Consider the modern alternative:
- Assemble a stack of receipts (the only step required in 1985)
- Procrastinate, because I truly hate doing this
- Sort receipts
- Get expense report form and begin to fill it out
- Swear about how much I hate doing this
- Get interrupted by a phone call
- Try to figure out where I was
- Complete expense form
- Print form
- Do something else
- Wonder where the printed form went
- Print form again and sign it
- Begin to photocopy form and receipts
- Notice that the copier is out of paper
- Swear because there is no paper in sight
- Steal paper from a nearby printer
- Clear paper jam resulting from improper copier paper load
- Swear in colorful terms that copy machine operation was NOT why I spent seven years pursuing my computer science degree
- Send package to appropriate person via inter-office mail
- Go get coffee to celebrate ticking an unpleasant task off of my to-do list
How much effort does that transaction take? It depends. If you travel a lot, you know where the forms are and how to do this and it might only take ten to fifteen minutes. If you are an "occasional traveler," you might find that there is a learning curve each time that makes it more like twenty to thirty minutes plus the time it takes to do part of it over because you didn’t realize that this client doesn't reimburse for a beer over dinner and that needs to be backed out of the Tuesday dinner bill. Net effect: Doing this today requires ten to twenty minutes more of a professional’s time (not to mention the small bits of his or her soul consumed by the transaction) than it did thirty years ago.
Big deal, right? What's ten to twenty minutes? But how many of these kinds of transactions are we putting onto the plates of professional staff? If we assume that there are a limited number of productive hours in a week, how many are consumed by this kind of trivia? Recall that professional staff cost roughly three to five times more per hour than administrative staff. Beyond costs, consider the value of professional staff. When I worked for a large systems integrator in 1987, my billing rate was $120 per hour, i.e., I earned the company $2 per minute when I was billing clients. If four to five hours per week were consumed with trivia (ordering books, scheduling meetings, filling out expense reports, scheduling travel, clearing paper jams from the copy machine, etc.), the company lost $480-$600 in potential billings. That was roughly a week's wages for an admin—but nobody did that math. Bean counters with spreadsheets didn't account for productivity when they eliminated administrative support.

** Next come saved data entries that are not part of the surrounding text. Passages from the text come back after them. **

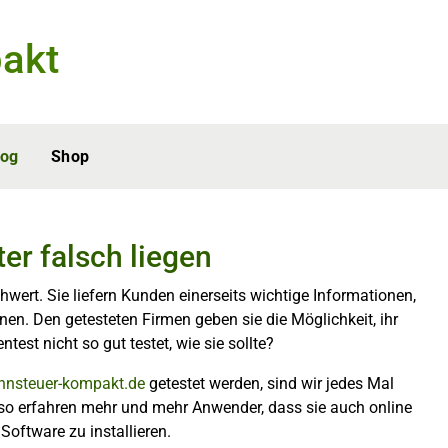
akt
log
Shop
er falsch liegen
hwert. Sie liefern Kunden einerseits wichtige Informationen,
en. Den getesteten Firmen geben sie die Möglichkeit, ihr
est nicht so gut testet, wie sie sollte?
hnsteuer-kompakt.de
getestet werden, sind wir jedes Mal
n so erfahren mehr und mehr Anwender, dass sie auch online
Software zu installieren.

The work was simply redistributed among professionals who were more expensive (and, frankly, less capable of doing the task efficiently) than the administrative staff they replaced.
Is the distribution of administrative work to professional staff the reality of your workplace? Is your organization one that is always looking for ways to work more efficiently? How much work do you find yourself doing during a typical week that could be done by a capable administrative assistant or junior tech?